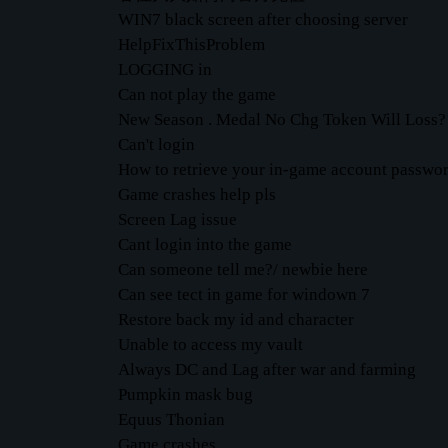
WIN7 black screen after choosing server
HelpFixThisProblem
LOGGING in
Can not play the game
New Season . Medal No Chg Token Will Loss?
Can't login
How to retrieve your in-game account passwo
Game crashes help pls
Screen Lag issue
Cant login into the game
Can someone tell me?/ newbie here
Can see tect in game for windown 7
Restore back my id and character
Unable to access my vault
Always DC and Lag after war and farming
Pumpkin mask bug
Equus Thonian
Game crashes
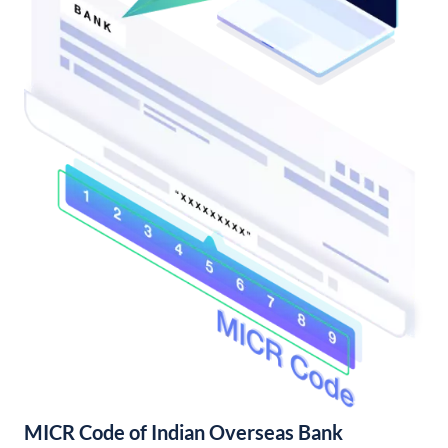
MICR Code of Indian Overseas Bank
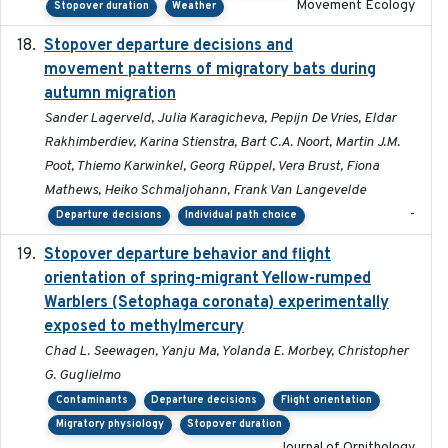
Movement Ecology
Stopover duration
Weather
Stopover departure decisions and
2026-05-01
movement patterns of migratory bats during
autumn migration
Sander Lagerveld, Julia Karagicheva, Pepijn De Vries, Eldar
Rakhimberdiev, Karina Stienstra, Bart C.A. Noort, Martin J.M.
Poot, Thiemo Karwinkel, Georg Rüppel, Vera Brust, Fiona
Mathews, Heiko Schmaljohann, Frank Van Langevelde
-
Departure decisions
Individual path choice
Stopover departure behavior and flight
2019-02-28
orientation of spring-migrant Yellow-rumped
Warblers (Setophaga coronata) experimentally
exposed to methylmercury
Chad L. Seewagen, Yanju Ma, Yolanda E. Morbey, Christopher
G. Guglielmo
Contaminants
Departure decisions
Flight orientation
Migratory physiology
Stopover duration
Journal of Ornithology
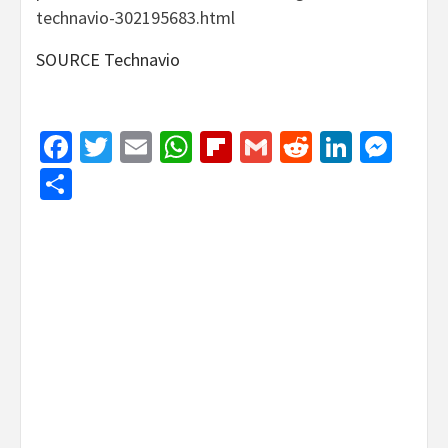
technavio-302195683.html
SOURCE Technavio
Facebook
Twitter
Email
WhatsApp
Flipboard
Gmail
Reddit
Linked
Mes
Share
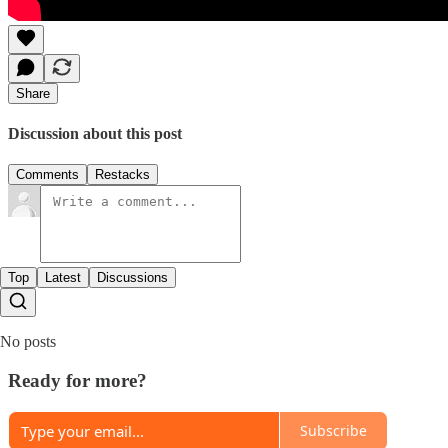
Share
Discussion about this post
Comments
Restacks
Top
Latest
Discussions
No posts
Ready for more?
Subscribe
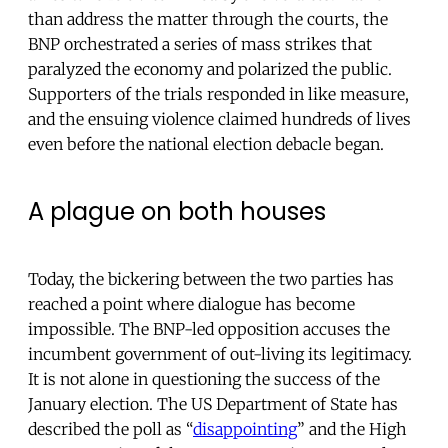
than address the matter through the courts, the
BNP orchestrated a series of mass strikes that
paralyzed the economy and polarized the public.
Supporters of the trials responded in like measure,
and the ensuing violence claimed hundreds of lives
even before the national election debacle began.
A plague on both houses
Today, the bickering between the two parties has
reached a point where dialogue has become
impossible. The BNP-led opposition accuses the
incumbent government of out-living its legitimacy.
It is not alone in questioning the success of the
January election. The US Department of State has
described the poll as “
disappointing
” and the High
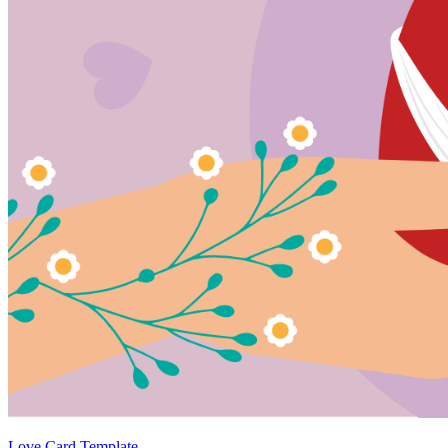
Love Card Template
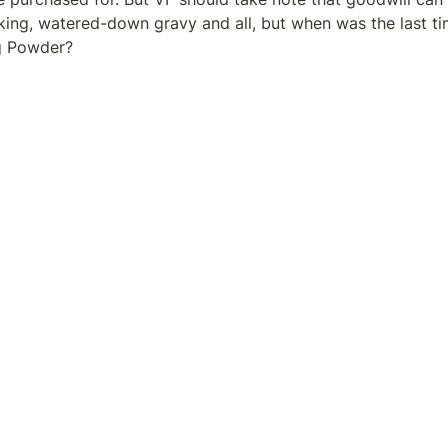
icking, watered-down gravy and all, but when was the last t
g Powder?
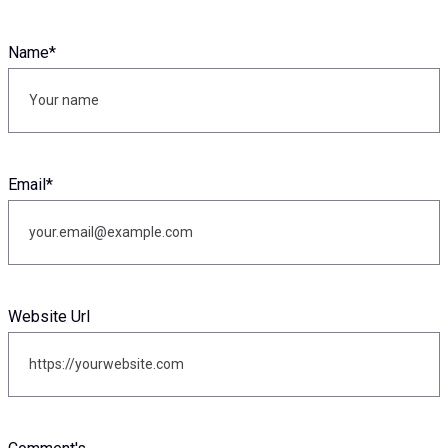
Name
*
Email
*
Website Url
□ □ □
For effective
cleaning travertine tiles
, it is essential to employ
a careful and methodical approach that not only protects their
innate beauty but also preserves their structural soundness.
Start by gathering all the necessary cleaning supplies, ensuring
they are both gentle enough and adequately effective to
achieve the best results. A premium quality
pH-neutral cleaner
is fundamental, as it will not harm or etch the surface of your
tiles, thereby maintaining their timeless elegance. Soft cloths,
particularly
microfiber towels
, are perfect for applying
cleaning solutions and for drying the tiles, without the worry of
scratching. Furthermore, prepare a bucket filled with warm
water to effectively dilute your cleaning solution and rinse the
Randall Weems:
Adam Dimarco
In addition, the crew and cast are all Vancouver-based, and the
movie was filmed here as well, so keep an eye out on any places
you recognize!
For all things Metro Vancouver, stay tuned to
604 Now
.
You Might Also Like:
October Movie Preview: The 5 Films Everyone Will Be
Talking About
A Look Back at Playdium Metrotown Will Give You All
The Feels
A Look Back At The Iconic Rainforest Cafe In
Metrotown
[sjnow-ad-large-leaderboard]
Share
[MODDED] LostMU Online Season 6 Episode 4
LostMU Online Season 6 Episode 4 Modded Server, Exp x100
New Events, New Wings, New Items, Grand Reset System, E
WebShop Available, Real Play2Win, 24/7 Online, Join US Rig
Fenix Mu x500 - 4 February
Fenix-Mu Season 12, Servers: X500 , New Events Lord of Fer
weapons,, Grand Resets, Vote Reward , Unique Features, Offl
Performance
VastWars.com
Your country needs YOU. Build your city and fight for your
□ □ □
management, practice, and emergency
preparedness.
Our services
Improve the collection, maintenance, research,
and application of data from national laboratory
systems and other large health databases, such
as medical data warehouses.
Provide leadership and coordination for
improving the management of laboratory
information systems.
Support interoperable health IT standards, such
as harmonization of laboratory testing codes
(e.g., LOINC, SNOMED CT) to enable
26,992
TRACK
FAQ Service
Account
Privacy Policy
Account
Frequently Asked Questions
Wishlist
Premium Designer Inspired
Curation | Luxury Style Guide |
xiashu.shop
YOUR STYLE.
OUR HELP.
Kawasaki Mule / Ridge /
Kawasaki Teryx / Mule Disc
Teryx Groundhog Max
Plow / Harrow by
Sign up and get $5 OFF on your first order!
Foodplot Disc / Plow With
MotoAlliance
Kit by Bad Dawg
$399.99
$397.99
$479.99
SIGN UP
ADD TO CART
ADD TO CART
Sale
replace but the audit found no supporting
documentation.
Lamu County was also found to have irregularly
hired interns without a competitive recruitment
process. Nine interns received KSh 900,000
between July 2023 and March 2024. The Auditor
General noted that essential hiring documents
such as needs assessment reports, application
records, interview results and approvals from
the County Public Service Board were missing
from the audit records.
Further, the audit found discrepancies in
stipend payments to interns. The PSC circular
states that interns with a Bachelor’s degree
□ □ □
■ DIRECTIONS ■
Start with the line above containing "New Season . Medal No Chg Token Will Loss?" and end with the line containing "impossible. The BNP-led". Set down that stretch exactly, without any pictures.

■ WRITTEN RESPONSE ■
New Season . Medal No Chg Token Will Loss?
Can't login
How to retrieve your in-game account passwo
Game crashes help pls
Screen Lag issue
Cant login into the game
Can someone tell me?/ newbie here
Can see tect in game for windown 7
Restore back my id and character
Unable to access my vault
Always DC and Lag after war and farming
Pumpkin mask bug
Equus Thonian
Game crashes
MICR Code of Indian Overseas Bank
Movement Ecology
Stopover duration
Weather
Stopover departure decisions and
2026-05-01
movement patterns of migratory bats during
autumn migration
Sander Lagerveld, Julia Karagicheva, Pepijn De Vries, Eldar
Rakhimberdiev, Karina Stienstra, Bart C.A. Noort, Martin J.M.
Poot, Thiemo Karwinkel, Georg Rüppel, Vera Brust, Fiona
Mathews, Heiko Schmaljohann, Frank Van Langevelde
-
Departure decisions
Individual path choice
Stopover departure behavior and flight
2019-02-28
orientation of spring-migrant Yellow-rumped
Warblers (Setophaga coronata) experimentally
exposed to methylmercury
Chad L. Seewagen, Yanju Ma, Yolanda E. Morbey, Christopher
G. Guglielmo
Contaminants
Departure decisions
Flight orientation
Migratory physiology
Stopover duration
Journal of Ornithology
technavio-302195683.html
SOURCE Technavio
Facebook
Twitter
Email
WhatsApp
Flipboard
Gmail
Reddit
Linked
Mes
Share
Share
Discussion about this post
Comments
Restacks
Top
Latest
Discussions
No posts
Ready for more?
Subscribe
than address the matter through the courts, the
BNP orchestrated a series of mass strikes that
paralyzed the economy and polarized the public.
Supporters of the trials responded in like measure,
and the ensuing violence claimed hundreds of lives
even before the national election debacle began.
A plague on both houses
Today, the bickering between the two parties has
reached a point where dialogue has become
impossible. The BNP-led opposition accuses the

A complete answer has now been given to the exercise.